Build with Llama Stack and Haystack Agent
Last Updated: July 21, 2025
This notebook demonstrates how to use the LlamaStackChatGenerator
component with Haystack
Agent to enable function calling capabilities. We’ll create a simple weather tool that the Agent
can call to provide dynamic, up-to-date information.
We start with installing integration package.
%%bash
pip install llama-stack-haystack
Setup
Before running this example, you need to:
- Set up Llama Stack Server through an inference provider
- Have a model available (e.g.,
llama3.2:3b
)
For a quick start on how to setup server with Ollama, see the Llama Stack documentation.
Once you have the server running, it will typically be available at http://localhost:8321/v1/openai/v1
.
Defining a Tool
Tool in Haystack allow models to call functions to get real-time information or perform actions. Let’s create a simple weather tool that the model can use to provide weather information.
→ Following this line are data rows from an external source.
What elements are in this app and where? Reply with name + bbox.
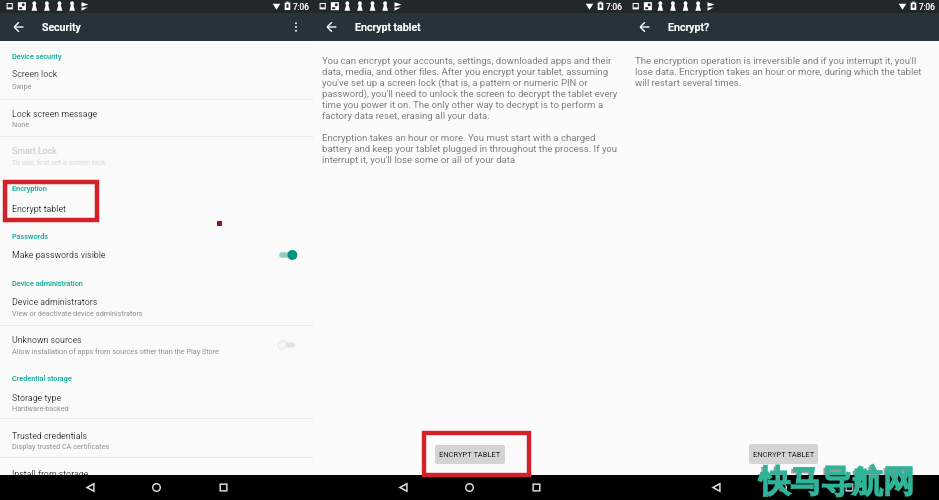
staticText: ENCRYPT TABLET bbox=[753, 450, 815, 459]
staticText: 快马导航网 bbox=[759, 462, 914, 500]
staticText: To use, first set a screen lock bbox=[12, 158, 106, 166]
staticText: Passwords bbox=[12, 232, 48, 241]
staticText: 7:06 bbox=[919, 2, 935, 12]
staticText: 快马导航网 bbox=[757, 464, 912, 500]
button[interactable]: Navigate up bbox=[5, 13, 33, 41]
button[interactable] bbox=[0, 267, 313, 297]
staticText: Screen lock bbox=[12, 69, 58, 79]
staticText: Lock screen message bbox=[12, 109, 98, 119]
staticText: Swipe bbox=[12, 82, 32, 90]
staticText: 7:06 bbox=[606, 2, 622, 12]
button[interactable] bbox=[0, 304, 313, 334]
button[interactable] bbox=[0, 50, 313, 79]
staticText: Display trusted CA certificates bbox=[12, 442, 110, 450]
staticText: Device administrators bbox=[12, 297, 98, 307]
button[interactable]: Back bbox=[391, 475, 415, 499]
staticText: Credential storage bbox=[12, 374, 72, 383]
staticText: 7:06 bbox=[293, 2, 309, 12]
staticText: Allow installation of apps from sources … bbox=[12, 347, 219, 355]
button[interactable]: Home bbox=[144, 475, 168, 499]
button[interactable]: Home bbox=[457, 475, 481, 499]
staticText: View or deactivate device administrators bbox=[12, 309, 143, 317]
button[interactable] bbox=[0, 390, 313, 420]
button[interactable] bbox=[0, 87, 313, 117]
staticText: Smart Lock bbox=[12, 146, 57, 156]
button[interactable]: Switch on bbox=[277, 247, 301, 263]
button[interactable]: Recent apps bbox=[524, 475, 548, 499]
button[interactable]: Back bbox=[78, 475, 102, 499]
staticText: Device administration bbox=[12, 279, 83, 288]
staticText: Encryption bbox=[12, 184, 47, 193]
button[interactable]: ENCRYPT TABLET bbox=[749, 444, 818, 464]
button[interactable] bbox=[0, 125, 313, 155]
button[interactable]: More options bbox=[282, 13, 310, 41]
staticText: Unknown sources bbox=[12, 335, 82, 345]
button[interactable]: Recent apps bbox=[837, 475, 861, 499]
staticText: Install from storage bbox=[12, 469, 89, 479]
staticText: The encryption operation is irreversible… bbox=[635, 55, 922, 88]
staticText: You can encrypt your accounts, settings,… bbox=[322, 55, 618, 121]
staticText: Encrypt? bbox=[668, 21, 710, 33]
staticText: Trusted credentials bbox=[12, 431, 88, 441]
staticText: Encrypt tablet bbox=[355, 21, 421, 33]
button[interactable] bbox=[0, 173, 313, 203]
button[interactable] bbox=[0, 428, 313, 448]
staticText: Make passwords visible bbox=[12, 250, 106, 260]
button[interactable]: Back bbox=[704, 475, 728, 499]
button[interactable] bbox=[0, 221, 313, 249]
staticText: None bbox=[12, 120, 30, 128]
button[interactable]: Home bbox=[770, 475, 794, 499]
staticText: Hardware-backed bbox=[12, 404, 69, 412]
staticText: Device security bbox=[12, 52, 62, 61]
button[interactable]: Switch off bbox=[277, 337, 301, 353]
button[interactable] bbox=[0, 352, 313, 382]
staticText: Encrypt tablet bbox=[12, 204, 66, 214]
button[interactable]: Navigate up bbox=[318, 13, 346, 41]
staticText: ENCRYPT TABLET bbox=[439, 450, 501, 459]
button[interactable]: Navigate up bbox=[631, 13, 659, 41]
button[interactable]: Recent apps bbox=[211, 475, 235, 499]
staticText: Storage type bbox=[12, 393, 62, 403]
button[interactable]: ENCRYPT TABLET bbox=[435, 445, 505, 464]
staticText: Security bbox=[42, 21, 81, 33]
staticText: Encryption takes an hour or more. You mu… bbox=[322, 132, 618, 165]
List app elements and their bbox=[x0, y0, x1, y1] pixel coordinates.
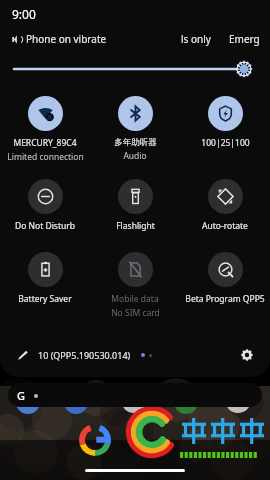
button[interactable]: Beta Program QPP5 bbox=[180, 252, 270, 305]
staticText: Beta Program QPP5 bbox=[185, 293, 265, 305]
button[interactable]: Edit tiles bbox=[12, 345, 32, 365]
staticText: Mobile data bbox=[111, 293, 159, 305]
button[interactable]: Auto-rotate bbox=[180, 179, 270, 232]
button[interactable]: Settings bbox=[236, 344, 258, 366]
button[interactable]: 100|25|100 bbox=[180, 96, 270, 149]
button[interactable]: Brightness bbox=[14, 59, 256, 79]
staticText: Auto-rotate bbox=[202, 220, 248, 232]
staticText: Battery Saver bbox=[18, 293, 72, 305]
staticText: MERCURY_89C4 bbox=[13, 137, 77, 149]
button[interactable]: 多年助听器 bbox=[90, 96, 180, 162]
button[interactable]: Mobile data bbox=[90, 252, 180, 319]
button[interactable]: Flashlight bbox=[90, 179, 180, 232]
staticText: 多年助听器 bbox=[114, 137, 157, 148]
staticText: Limited connection bbox=[7, 151, 84, 163]
button[interactable]: Google search bbox=[8, 383, 262, 407]
staticText: No SIM card bbox=[111, 307, 160, 319]
staticText: G bbox=[17, 388, 25, 403]
button[interactable]: Emerg bbox=[229, 32, 260, 46]
staticText: 100|25|100 bbox=[201, 137, 250, 149]
other: Vibrate bbox=[10, 34, 21, 45]
button[interactable]: MERCURY_89C4 bbox=[0, 96, 90, 163]
button[interactable]: Battery Saver bbox=[0, 252, 90, 305]
button[interactable]: 10 (QPP5.190530.014) bbox=[38, 349, 131, 361]
staticText: Audio bbox=[123, 150, 147, 162]
button[interactable]: Vibrate bbox=[10, 32, 107, 46]
staticText: Do Not Disturb bbox=[15, 220, 75, 232]
staticText: Phone on vibrate bbox=[26, 32, 107, 46]
staticText: Flashlight bbox=[116, 220, 155, 232]
staticText: 9:00 bbox=[12, 6, 36, 22]
button[interactable]: ls only bbox=[181, 32, 211, 46]
button[interactable]: Do Not Disturb bbox=[0, 179, 90, 232]
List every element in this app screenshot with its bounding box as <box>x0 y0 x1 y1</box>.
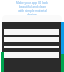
staticText: design <box>27 13 37 17</box>
staticText: beautiful and clean <box>19 5 46 9</box>
staticText: Make your app UI look <box>16 1 48 5</box>
staticText: with simple material <box>18 9 47 13</box>
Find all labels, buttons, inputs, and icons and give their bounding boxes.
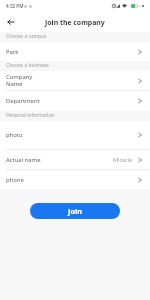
staticText: Choose a business	[6, 62, 49, 69]
staticText: Join	[68, 206, 82, 216]
button[interactable]: Back	[3, 14, 19, 30]
button[interactable]: phone	[0, 170, 150, 189]
staticText: Miracle	[113, 156, 133, 164]
staticText: Actual name	[6, 156, 41, 164]
button[interactable]: Department	[0, 91, 150, 111]
staticText: Department	[6, 97, 40, 105]
staticText: phone	[6, 176, 24, 184]
button[interactable]: Park	[0, 42, 150, 61]
staticText: Join the company	[45, 18, 105, 27]
staticText: Park	[6, 48, 19, 56]
button[interactable]: Company Name	[0, 71, 150, 90]
staticText: photo	[6, 131, 23, 139]
button[interactable]: photo	[0, 121, 150, 149]
staticText: Company Name	[6, 73, 33, 88]
button[interactable]: Actual name	[0, 150, 150, 169]
staticText: 4:32 PM	[6, 3, 24, 9]
button[interactable]: Join	[30, 203, 120, 219]
staticText: Personal information	[6, 112, 55, 119]
staticText: Choose a campus	[6, 33, 47, 40]
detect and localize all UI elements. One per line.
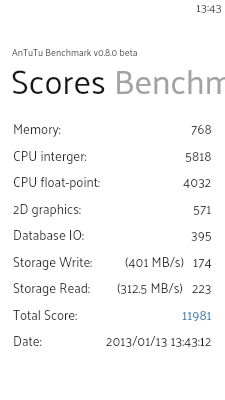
button[interactable]: Total Score: bbox=[0, 302, 225, 328]
staticText: 768 bbox=[191, 117, 212, 141]
button[interactable]: Date: bbox=[0, 328, 225, 354]
staticText: AnTuTu Benchmark v0.8.0 beta bbox=[12, 44, 138, 61]
staticText: 5818 bbox=[185, 144, 212, 168]
staticText: Memory: bbox=[13, 117, 61, 141]
staticText: Storage Read: bbox=[13, 276, 90, 300]
staticText: CPU interger: bbox=[13, 144, 87, 168]
button[interactable]: Storage Read: bbox=[0, 275, 225, 301]
staticText: Database IO: bbox=[13, 223, 84, 247]
button[interactable]: Storage Write: bbox=[0, 249, 225, 275]
button[interactable]: 2D graphics: bbox=[0, 196, 225, 222]
staticText: 395 bbox=[191, 223, 212, 247]
staticText: 2D graphics: bbox=[13, 197, 81, 221]
staticText: 223 bbox=[192, 276, 212, 300]
staticText: 174 bbox=[193, 250, 212, 274]
button[interactable]: CPU interger: bbox=[0, 143, 225, 169]
staticText: Date: bbox=[13, 329, 42, 353]
staticText: CPU float-point: bbox=[13, 170, 100, 194]
button[interactable]: Scores bbox=[11, 50, 106, 110]
staticText: 2013/01/13 13:43:12 bbox=[106, 329, 212, 353]
button[interactable]: Memory: bbox=[0, 116, 225, 142]
staticText: 13:43 bbox=[196, 0, 222, 16]
staticText: (312.5 MB/s) bbox=[117, 276, 183, 300]
staticText: 571 bbox=[193, 197, 212, 221]
staticText: Total Score: bbox=[13, 303, 77, 327]
button[interactable]: CPU float-point: bbox=[0, 169, 225, 195]
staticText: (401 MB/s) bbox=[125, 250, 184, 274]
button[interactable]: Database IO: bbox=[0, 222, 225, 248]
staticText: Storage Write: bbox=[13, 250, 93, 274]
staticText: 4032 bbox=[183, 170, 212, 194]
button[interactable]: Benchmark bbox=[114, 50, 225, 110]
staticText: 11981 bbox=[182, 303, 212, 327]
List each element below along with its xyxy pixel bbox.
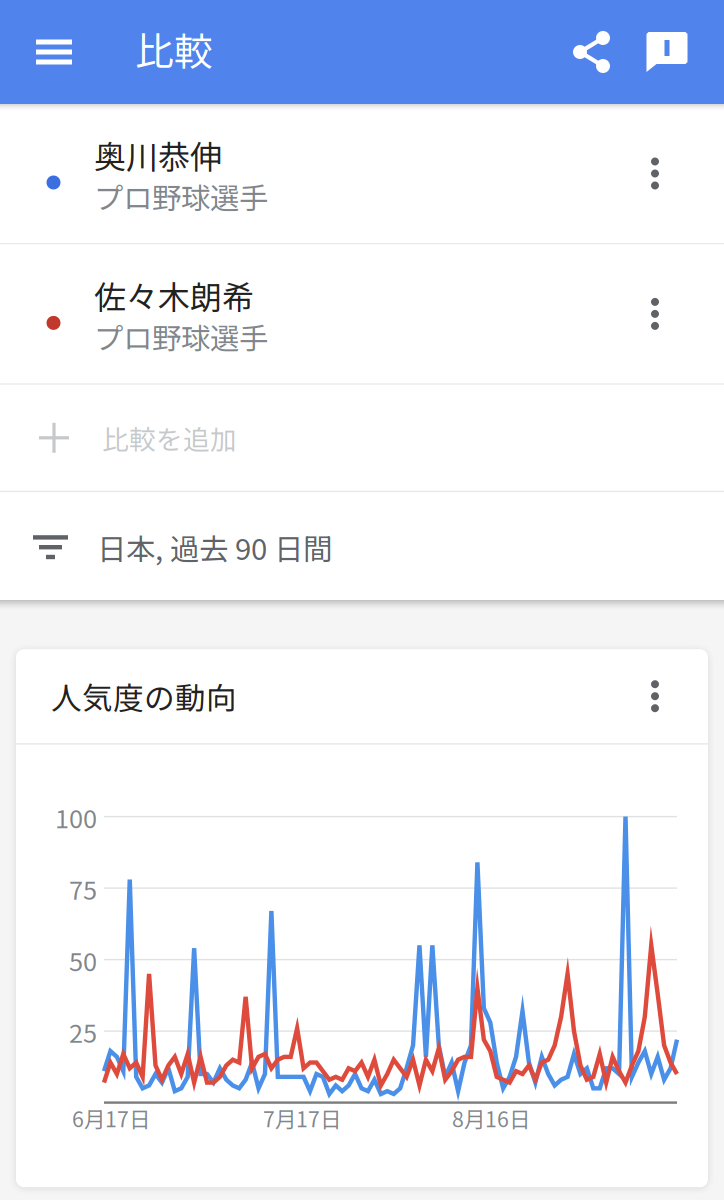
staticText: プロ野球選手 [94,315,268,358]
staticText: 佐々木朗希 [94,272,254,318]
button[interactable]: Share [573,0,610,104]
staticText: 人気度の動向 [51,674,237,718]
staticText: 25 [69,1013,97,1050]
staticText: 50 [69,942,97,978]
button[interactable]: 佐々木朗希 [0,244,724,383]
button[interactable]: 奥川恭伸 [0,104,724,243]
staticText: プロ野球選手 [94,175,268,217]
staticText: 奥川恭伸 [94,132,222,178]
staticText: 8月16日 [452,1103,530,1134]
button[interactable]: Menu [0,0,108,104]
staticText: 75 [69,870,97,907]
staticText: 6月17日 [72,1103,150,1134]
staticText: 比較 [135,21,213,77]
button[interactable]: Send feedback [621,0,713,104]
staticText: 比較を追加 [102,418,237,457]
button[interactable]: More options [602,649,708,743]
button[interactable]: 比較を追加 [0,385,724,491]
staticText: 日本, 過去 90 日間 [97,526,332,568]
button[interactable]: 日本, 過去 90 日間 [0,492,724,602]
staticText: 7月17日 [263,1103,341,1134]
staticText: 100 [55,799,97,836]
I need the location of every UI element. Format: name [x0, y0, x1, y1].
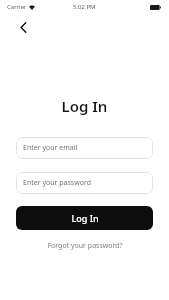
button[interactable]: Log In	[16, 206, 153, 230]
staticText: Log In	[0, 96, 169, 116]
staticText: Enter your email	[23, 143, 78, 153]
button[interactable]: Forgot your password?	[0, 239, 169, 253]
staticText: Log In	[71, 212, 99, 224]
staticText: Carrier	[7, 3, 27, 11]
button[interactable]: Enter your email	[16, 137, 153, 159]
staticText: Enter your password	[23, 178, 91, 188]
button[interactable]: Back	[13, 17, 33, 37]
staticText: Forgot your password?	[47, 241, 123, 251]
button[interactable]: Enter your password	[16, 172, 153, 194]
staticText: 5:02 PM	[73, 3, 96, 11]
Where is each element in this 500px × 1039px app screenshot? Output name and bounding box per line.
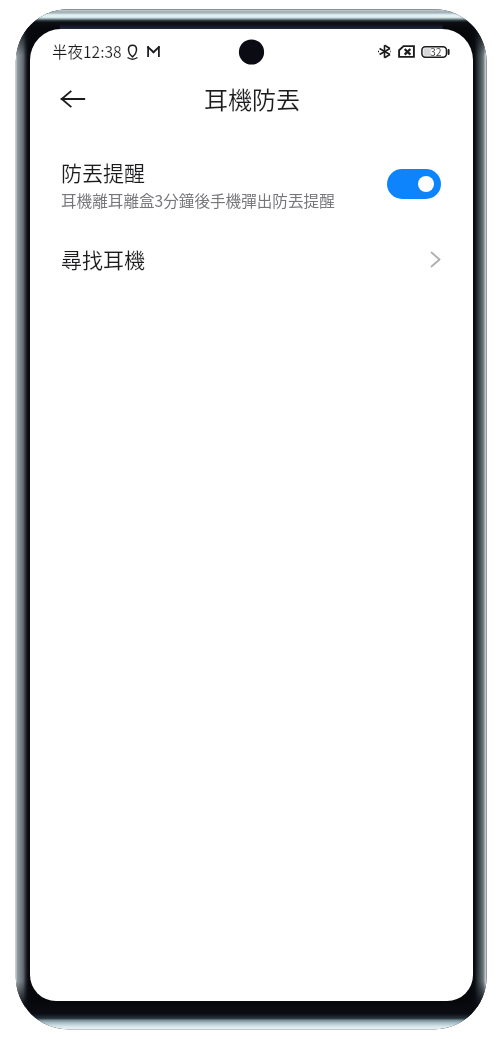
staticText: 耳機離耳離盒3分鐘後手機彈出防丟提醒 — [61, 189, 335, 212]
staticText: 耳機防丟 — [204, 81, 300, 116]
button[interactable]: Back — [52, 80, 94, 122]
button[interactable]: 尋找耳機 — [30, 228, 473, 290]
button[interactable]: 防丟提醒 — [30, 150, 473, 228]
staticText: 尋找耳機 — [61, 244, 430, 274]
staticText: 32 — [430, 44, 442, 59]
staticText: 半夜12:38 — [52, 40, 122, 62]
button[interactable]: Toggle anti-lost alert — [387, 169, 441, 199]
staticText: 防丟提醒 — [61, 157, 145, 187]
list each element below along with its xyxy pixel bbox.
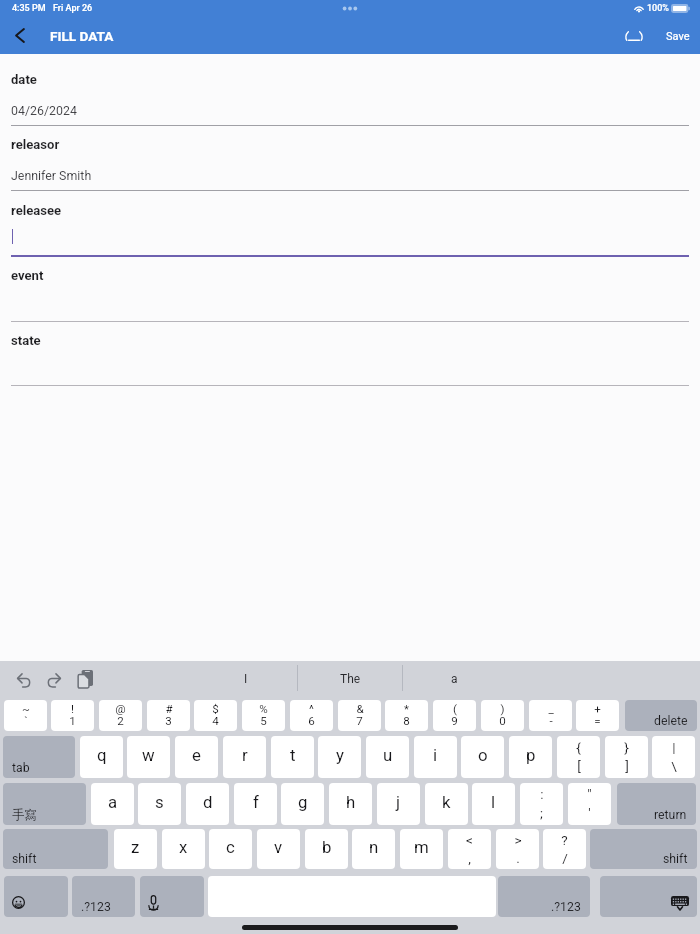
staticText: 手寫 <box>12 807 37 822</box>
button[interactable]: t <box>271 736 314 778</box>
button[interactable]: a <box>409 661 499 697</box>
button[interactable]: & <box>338 700 381 731</box>
button[interactable]: Paste <box>73 667 97 691</box>
button[interactable]: e <box>175 736 218 778</box>
button[interactable]: The <box>305 661 395 697</box>
staticText: 8 <box>403 714 410 728</box>
staticText: 4:35 PM <box>12 3 46 14</box>
button[interactable]: a <box>91 783 134 825</box>
button[interactable]: | <box>652 736 695 778</box>
staticText: state <box>11 333 41 348</box>
button[interactable]: date <box>11 72 689 129</box>
button[interactable]: c <box>209 829 252 869</box>
button[interactable]: g <box>281 783 324 825</box>
button[interactable]: tab <box>3 736 75 778</box>
button[interactable]: b <box>305 829 348 869</box>
staticText: v <box>274 837 283 857</box>
staticText: & <box>356 702 364 716</box>
button[interactable]: * <box>385 700 428 731</box>
staticText: shift <box>663 852 688 866</box>
button[interactable]: Hide keyboard <box>600 876 697 917</box>
button[interactable]: f <box>234 783 277 825</box>
staticText: b <box>322 837 332 857</box>
staticText: I <box>244 672 248 686</box>
button[interactable]: s <box>138 783 181 825</box>
button[interactable]: # <box>147 700 190 731</box>
staticText: releasee <box>11 203 62 218</box>
button[interactable]: ) <box>481 700 524 731</box>
button[interactable]: w <box>127 736 170 778</box>
button[interactable]: ~ <box>4 700 47 731</box>
button[interactable]: : <box>520 783 563 825</box>
button[interactable]: + <box>576 700 619 731</box>
button[interactable]: Hide keyboard <box>618 22 650 50</box>
button[interactable]: Dictation <box>140 876 204 917</box>
staticText: . <box>516 850 520 866</box>
button[interactable]: .?123 <box>72 876 135 917</box>
button[interactable]: Back <box>6 21 34 49</box>
button[interactable]: l <box>472 783 515 825</box>
button[interactable]: I <box>201 661 291 697</box>
staticText: ( <box>453 702 457 716</box>
button[interactable]: } <box>605 736 648 778</box>
staticText: Jennifer Smith <box>11 168 92 183</box>
staticText: 7 <box>356 714 363 728</box>
button[interactable]: u <box>366 736 409 778</box>
button[interactable]: n <box>352 829 395 869</box>
staticText: l <box>491 792 496 812</box>
other: Hide keyboard <box>671 896 689 910</box>
button[interactable]: ^ <box>290 700 333 731</box>
button[interactable]: shift <box>3 829 108 869</box>
button[interactable]: k <box>425 783 468 825</box>
staticText: 0 <box>499 714 506 728</box>
staticText: * <box>404 702 409 716</box>
button[interactable]: event <box>11 268 689 325</box>
button[interactable]: ? <box>543 829 586 869</box>
button[interactable]: releasee <box>11 203 689 259</box>
button[interactable]: $ <box>194 700 237 731</box>
button[interactable]: q <box>80 736 123 778</box>
button[interactable]: FILL DATA <box>44 22 120 50</box>
staticText: c <box>226 837 235 857</box>
button[interactable]: ! <box>51 700 94 731</box>
button[interactable]: z <box>114 829 157 869</box>
staticText: FILL DATA <box>50 28 114 44</box>
button[interactable]: y <box>318 736 361 778</box>
button[interactable]: > <box>496 829 539 869</box>
button[interactable]: return <box>617 783 696 825</box>
button[interactable]: releasor <box>11 137 689 194</box>
button[interactable]: h <box>329 783 372 825</box>
button[interactable]: Redo <box>42 668 66 692</box>
button[interactable]: v <box>257 829 300 869</box>
button[interactable]: Save <box>660 22 695 50</box>
button[interactable]: delete <box>625 700 697 731</box>
staticText: t <box>290 745 296 765</box>
staticText: w <box>142 745 155 765</box>
button[interactable]: ( <box>433 700 476 731</box>
button[interactable]: Emoji <box>4 876 68 917</box>
button[interactable]: o <box>461 736 504 778</box>
button[interactable]: 手寫 <box>3 783 86 825</box>
button[interactable]: state <box>11 333 689 389</box>
staticText: a <box>108 792 118 812</box>
button[interactable]: i <box>414 736 457 778</box>
button[interactable]: shift <box>590 829 697 869</box>
button[interactable]: m <box>400 829 443 869</box>
button[interactable]: Undo <box>12 668 36 692</box>
button[interactable]: p <box>509 736 552 778</box>
staticText: 2 <box>117 714 124 728</box>
staticText: ~ <box>22 702 30 716</box>
button[interactable]: @ <box>99 700 142 731</box>
button[interactable]: { <box>557 736 600 778</box>
button[interactable]: j <box>377 783 420 825</box>
button[interactable]: < <box>448 829 491 869</box>
button[interactable]: r <box>223 736 266 778</box>
button[interactable]: % <box>242 700 285 731</box>
button[interactable]: _ <box>529 700 572 731</box>
button[interactable]: x <box>162 829 205 869</box>
staticText: j <box>396 792 401 812</box>
button[interactable]: d <box>186 783 229 825</box>
button[interactable]: " <box>568 783 611 825</box>
button[interactable]: .?123 <box>498 876 590 917</box>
from haystack.dataclasses import ChatMessage
from haystack.tools import Tool
# Define a tool that models can call
def weather(city: str):
"""Return mock weather info for the given city."""
return f"The weather in {city} is sunny and 32°C"
# Define the tool parameters schema
tool_parameters = {
"type": "object",
"properties": {
"city": {"type": "string"}
},
"required": ["city"]
}
# Create the weather tool
weather_tool = Tool(
name="weather",
description="Useful for getting the weather in a specific city",
parameters=tool_parameters,
function=weather,
)
Setting Up Agent
Now, let’s create a LlamaStackChatGenerator
and pass it to the Agent
. The Agent component will use the model running with LlamaStackChatGenerator
to reason and make decisions.
from haystack.components.agents import Agent
from haystack_integrations.components.generators.llama_stack import LlamaStackChatGenerator
from haystack.components.generators.utils import print_streaming_chunk
# Create the LlamaStackChatGenerator
chat_generator = LlamaStackChatGenerator(
model="ollama/llama3.2:3b", # model name varies depending on the inference provider used for the Llama Stack Server
api_base_url="http://localhost:8321/v1/openai/v1",
)
# Agent Setup
agent = Agent(
chat_generator=chat_generator,
tools=[weather_tool],
)
# Run the Agent
agent.warm_up()
Using Tools with the Agent
Now, when we ask questions, the Agent
will utilize both the provided tool
and the LlamaStackChatGenerator
to generate answers. We enable the streaming in Agent
through streaming_callback
, so you can observe the tool calls and results in real time.
# Create a message asking about the weather
messages = [ChatMessage.from_user("What's the weather in Tokyo?")]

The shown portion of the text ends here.